- Provided material:
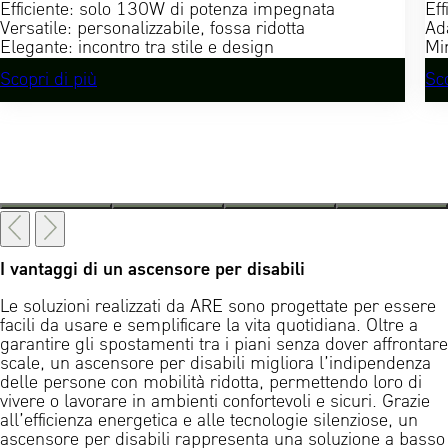
Efficiente: solo 130W di potenza impegnata
Ef
Versatile: personalizzabile, fossa ridotta
Ada
Elegante: incontro tra stile e design
Mi
Scopri di più
Sco
I vantaggi di un ascensore per disabili
Le soluzioni realizzati da ARE sono progettate per essere
facili da usare e semplificare la vita quotidiana. Oltre a
garantire gli spostamenti tra i piani senza dover affrontare
scale, un ascensore per disabili migliora l’indipendenza
delle persone con mobilità ridotta, permettendo loro di
vivere o lavorare in ambienti confortevoli e sicuri. Grazie
all’efficienza energetica e alle tecnologie silenziose, un
ascensore per disabili rappresenta una soluzione a basso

- What needs to be done: Copy out exactly the lines that run from the one holding "vivere o lavorare" through the end of the data above.

- Exercise output:
vivere o lavorare in ambienti confortevoli e sicuri. Grazie
all’efficienza energetica e alle tecnologie silenziose, un
ascensore per disabili rappresenta una soluzione a basso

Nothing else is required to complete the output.